**ABOUT THIS TASK**
Reproduce every record below exactly as written, but leave out any pictures.

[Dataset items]
....................

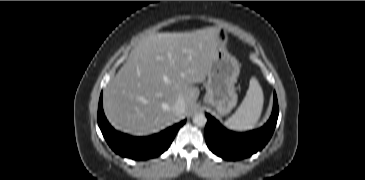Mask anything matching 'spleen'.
<instances>
[{
	"mask_svg": "<svg viewBox=\"0 0 365 180\" xmlns=\"http://www.w3.org/2000/svg\"><path fill=\"white\" fill-rule=\"evenodd\" d=\"M263 90L255 77L250 79L249 88L236 112L225 121V126L233 131L253 129L263 110Z\"/></svg>",
	"mask_w": 365,
	"mask_h": 180,
	"instance_id": "3e777b00",
	"label": "spleen"
}]
</instances>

....................

**TASK RESULT**
Mask anything matching 'spleen'.
<instances>
[{
	"mask_svg": "<svg viewBox=\"0 0 365 180\" xmlns=\"http://www.w3.org/2000/svg\"><path fill=\"white\" fill-rule=\"evenodd\" d=\"M263 90L255 77L250 79L249 88L236 112L225 121V126L233 131L253 129L263 110Z\"/></svg>",
	"mask_w": 365,
	"mask_h": 180,
	"instance_id": "3e777b00",
	"label": "spleen"
}]
</instances>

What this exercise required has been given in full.